■ WHAT IS EXPECTED:
Scan the data for "Dieter" and copy the lines it appears in.

■ AVAILABLE DATA:
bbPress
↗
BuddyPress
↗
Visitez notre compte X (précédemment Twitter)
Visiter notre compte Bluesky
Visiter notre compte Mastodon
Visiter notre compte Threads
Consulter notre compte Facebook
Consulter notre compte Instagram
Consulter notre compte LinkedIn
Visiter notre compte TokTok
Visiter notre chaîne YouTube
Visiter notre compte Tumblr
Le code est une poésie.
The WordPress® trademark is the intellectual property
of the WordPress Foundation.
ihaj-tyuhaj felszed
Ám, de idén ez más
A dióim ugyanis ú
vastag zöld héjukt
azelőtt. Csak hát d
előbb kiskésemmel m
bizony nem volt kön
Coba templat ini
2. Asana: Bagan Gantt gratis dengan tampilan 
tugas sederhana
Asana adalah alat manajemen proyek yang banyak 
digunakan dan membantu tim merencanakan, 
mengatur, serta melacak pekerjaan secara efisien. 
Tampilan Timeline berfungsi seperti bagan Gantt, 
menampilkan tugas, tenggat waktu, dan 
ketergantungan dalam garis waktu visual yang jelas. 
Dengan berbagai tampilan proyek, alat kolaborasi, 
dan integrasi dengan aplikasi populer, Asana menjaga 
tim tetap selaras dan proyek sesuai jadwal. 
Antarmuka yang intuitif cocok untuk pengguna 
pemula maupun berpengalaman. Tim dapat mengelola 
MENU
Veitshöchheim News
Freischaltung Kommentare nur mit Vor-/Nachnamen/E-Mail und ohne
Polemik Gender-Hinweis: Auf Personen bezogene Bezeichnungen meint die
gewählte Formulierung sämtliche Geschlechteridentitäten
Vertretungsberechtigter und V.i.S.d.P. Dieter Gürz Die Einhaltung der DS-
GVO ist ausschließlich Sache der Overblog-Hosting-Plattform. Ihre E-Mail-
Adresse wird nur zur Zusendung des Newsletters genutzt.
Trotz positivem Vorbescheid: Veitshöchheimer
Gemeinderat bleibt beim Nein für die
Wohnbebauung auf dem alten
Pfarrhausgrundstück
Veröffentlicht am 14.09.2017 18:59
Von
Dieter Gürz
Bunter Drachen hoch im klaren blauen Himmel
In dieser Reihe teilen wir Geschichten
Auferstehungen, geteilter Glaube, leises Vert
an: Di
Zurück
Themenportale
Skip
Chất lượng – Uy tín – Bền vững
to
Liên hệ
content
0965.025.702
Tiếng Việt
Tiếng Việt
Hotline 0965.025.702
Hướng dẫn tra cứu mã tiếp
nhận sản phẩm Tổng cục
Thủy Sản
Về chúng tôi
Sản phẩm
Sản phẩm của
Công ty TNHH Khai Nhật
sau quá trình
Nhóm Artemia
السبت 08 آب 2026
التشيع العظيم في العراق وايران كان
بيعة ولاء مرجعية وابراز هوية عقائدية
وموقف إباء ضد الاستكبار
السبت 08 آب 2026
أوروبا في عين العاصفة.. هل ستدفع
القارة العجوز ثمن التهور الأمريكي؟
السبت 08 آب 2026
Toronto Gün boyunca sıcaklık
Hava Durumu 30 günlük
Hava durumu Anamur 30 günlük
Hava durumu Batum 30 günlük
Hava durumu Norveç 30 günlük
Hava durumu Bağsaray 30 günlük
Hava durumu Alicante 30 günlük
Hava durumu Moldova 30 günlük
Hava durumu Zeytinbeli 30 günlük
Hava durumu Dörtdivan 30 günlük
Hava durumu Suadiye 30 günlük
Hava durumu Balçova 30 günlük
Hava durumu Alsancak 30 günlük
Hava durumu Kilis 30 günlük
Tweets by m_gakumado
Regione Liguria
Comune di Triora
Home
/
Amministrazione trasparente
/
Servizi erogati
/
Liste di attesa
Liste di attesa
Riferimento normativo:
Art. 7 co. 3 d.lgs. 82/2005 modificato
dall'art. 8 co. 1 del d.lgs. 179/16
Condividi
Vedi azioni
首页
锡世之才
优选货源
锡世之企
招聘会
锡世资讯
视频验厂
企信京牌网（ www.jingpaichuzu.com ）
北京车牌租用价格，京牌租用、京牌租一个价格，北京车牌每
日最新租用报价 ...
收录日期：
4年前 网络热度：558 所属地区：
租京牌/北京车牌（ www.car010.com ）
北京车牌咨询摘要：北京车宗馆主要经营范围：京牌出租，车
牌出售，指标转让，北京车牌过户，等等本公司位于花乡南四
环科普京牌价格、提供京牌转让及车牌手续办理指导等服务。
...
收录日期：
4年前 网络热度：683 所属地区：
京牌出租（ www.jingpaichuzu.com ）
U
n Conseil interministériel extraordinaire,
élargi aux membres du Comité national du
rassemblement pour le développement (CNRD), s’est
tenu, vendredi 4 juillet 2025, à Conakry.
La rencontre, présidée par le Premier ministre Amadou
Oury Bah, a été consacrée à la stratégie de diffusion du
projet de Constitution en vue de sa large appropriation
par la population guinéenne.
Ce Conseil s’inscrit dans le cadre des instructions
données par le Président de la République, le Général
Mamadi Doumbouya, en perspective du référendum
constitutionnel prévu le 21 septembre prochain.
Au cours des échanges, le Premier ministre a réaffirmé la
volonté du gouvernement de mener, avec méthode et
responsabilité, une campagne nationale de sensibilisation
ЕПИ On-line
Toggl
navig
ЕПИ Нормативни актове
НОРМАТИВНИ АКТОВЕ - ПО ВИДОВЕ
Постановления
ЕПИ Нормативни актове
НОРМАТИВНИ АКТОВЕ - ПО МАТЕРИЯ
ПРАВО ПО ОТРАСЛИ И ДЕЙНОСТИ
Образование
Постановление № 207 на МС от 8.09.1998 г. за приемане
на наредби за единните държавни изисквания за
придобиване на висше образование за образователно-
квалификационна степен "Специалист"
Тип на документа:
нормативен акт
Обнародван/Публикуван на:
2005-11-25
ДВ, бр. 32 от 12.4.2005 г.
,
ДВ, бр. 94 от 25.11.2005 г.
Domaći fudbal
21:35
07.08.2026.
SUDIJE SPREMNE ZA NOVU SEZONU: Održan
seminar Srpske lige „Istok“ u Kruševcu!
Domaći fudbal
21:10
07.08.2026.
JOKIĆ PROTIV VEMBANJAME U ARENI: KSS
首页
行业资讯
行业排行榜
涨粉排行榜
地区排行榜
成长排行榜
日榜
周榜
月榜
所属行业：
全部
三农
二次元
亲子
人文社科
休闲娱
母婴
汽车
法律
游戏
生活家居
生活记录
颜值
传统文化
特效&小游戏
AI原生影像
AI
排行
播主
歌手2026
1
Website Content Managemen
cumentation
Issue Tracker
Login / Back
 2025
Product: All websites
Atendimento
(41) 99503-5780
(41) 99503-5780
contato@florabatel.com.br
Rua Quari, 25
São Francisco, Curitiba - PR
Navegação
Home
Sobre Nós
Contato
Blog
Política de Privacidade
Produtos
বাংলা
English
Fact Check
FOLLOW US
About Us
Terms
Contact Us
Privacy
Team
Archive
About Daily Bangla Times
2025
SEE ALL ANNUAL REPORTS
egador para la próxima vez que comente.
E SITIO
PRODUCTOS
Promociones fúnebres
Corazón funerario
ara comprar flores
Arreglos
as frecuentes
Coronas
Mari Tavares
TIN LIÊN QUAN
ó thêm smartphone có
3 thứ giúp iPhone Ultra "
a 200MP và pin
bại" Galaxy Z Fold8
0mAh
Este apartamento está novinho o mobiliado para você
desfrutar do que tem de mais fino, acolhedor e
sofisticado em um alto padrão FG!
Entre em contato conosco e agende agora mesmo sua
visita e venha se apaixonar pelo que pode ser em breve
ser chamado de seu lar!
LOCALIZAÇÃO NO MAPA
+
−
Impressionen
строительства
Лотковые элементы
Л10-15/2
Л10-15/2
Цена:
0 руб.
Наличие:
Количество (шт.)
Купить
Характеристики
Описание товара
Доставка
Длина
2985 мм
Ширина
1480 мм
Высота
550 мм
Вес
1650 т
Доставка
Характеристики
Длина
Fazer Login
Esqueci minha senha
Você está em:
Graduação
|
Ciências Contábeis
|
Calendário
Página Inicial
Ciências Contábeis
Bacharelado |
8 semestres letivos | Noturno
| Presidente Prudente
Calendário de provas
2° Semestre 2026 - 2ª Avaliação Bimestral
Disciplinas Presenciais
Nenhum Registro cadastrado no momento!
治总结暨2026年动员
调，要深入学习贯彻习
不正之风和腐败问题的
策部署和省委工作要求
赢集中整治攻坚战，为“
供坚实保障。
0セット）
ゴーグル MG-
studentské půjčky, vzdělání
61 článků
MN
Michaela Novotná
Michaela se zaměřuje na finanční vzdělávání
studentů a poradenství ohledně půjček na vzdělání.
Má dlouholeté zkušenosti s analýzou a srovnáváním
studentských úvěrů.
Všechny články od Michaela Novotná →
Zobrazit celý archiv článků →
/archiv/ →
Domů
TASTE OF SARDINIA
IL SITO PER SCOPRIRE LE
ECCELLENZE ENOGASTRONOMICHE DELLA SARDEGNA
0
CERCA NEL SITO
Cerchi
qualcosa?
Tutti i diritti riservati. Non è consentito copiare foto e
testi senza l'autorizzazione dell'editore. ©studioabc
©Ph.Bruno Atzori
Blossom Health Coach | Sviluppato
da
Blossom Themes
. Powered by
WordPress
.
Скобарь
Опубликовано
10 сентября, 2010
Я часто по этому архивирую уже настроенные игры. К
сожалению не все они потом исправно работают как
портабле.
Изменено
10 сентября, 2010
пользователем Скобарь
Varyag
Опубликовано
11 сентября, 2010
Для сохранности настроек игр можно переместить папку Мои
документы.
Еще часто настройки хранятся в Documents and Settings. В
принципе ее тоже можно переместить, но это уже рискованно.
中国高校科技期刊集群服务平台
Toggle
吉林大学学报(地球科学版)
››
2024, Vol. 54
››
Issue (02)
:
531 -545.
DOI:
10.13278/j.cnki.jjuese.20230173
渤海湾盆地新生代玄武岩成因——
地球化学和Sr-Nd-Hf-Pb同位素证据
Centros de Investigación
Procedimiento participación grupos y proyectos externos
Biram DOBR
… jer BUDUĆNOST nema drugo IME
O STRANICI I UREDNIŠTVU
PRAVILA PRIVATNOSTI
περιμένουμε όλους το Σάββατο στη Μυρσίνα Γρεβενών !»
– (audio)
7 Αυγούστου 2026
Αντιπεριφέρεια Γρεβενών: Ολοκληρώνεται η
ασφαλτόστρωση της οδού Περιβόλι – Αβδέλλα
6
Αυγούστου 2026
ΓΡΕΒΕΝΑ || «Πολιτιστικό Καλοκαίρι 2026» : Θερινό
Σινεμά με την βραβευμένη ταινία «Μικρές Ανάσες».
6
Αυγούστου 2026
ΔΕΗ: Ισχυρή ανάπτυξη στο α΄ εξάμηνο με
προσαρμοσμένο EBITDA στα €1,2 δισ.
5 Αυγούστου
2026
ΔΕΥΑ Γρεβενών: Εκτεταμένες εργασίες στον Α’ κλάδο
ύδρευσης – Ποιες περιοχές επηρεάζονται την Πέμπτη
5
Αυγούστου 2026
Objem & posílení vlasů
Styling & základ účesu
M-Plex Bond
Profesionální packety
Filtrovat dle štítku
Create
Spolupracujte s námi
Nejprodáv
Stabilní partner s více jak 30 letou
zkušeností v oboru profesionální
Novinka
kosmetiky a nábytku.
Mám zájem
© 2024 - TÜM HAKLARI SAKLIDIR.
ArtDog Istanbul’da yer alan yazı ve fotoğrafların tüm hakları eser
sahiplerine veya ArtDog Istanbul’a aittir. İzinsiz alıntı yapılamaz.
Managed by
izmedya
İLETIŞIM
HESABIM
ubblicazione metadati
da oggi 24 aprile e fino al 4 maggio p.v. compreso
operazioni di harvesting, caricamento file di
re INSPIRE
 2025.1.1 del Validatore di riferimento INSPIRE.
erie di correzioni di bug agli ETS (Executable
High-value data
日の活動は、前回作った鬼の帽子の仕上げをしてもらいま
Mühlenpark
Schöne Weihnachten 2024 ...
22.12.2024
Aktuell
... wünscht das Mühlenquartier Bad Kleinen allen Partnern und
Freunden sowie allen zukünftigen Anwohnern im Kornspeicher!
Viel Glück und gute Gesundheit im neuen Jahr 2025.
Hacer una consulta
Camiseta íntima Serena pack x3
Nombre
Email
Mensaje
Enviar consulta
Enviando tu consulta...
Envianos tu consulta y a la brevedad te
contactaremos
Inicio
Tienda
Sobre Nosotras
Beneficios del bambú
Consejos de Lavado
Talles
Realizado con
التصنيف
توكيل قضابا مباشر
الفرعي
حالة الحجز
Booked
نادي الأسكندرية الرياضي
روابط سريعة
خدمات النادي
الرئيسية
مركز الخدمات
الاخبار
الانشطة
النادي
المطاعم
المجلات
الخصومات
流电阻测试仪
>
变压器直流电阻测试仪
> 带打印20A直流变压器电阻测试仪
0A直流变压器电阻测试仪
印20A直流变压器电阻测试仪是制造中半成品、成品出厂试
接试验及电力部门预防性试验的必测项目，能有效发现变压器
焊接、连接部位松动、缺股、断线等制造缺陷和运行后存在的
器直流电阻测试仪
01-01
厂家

■ ANSWER SECTION:
Vertretungsberechtigter und V.i.S.d.P. Dieter Gürz Die Einhaltung der DS-
Dieter Gürz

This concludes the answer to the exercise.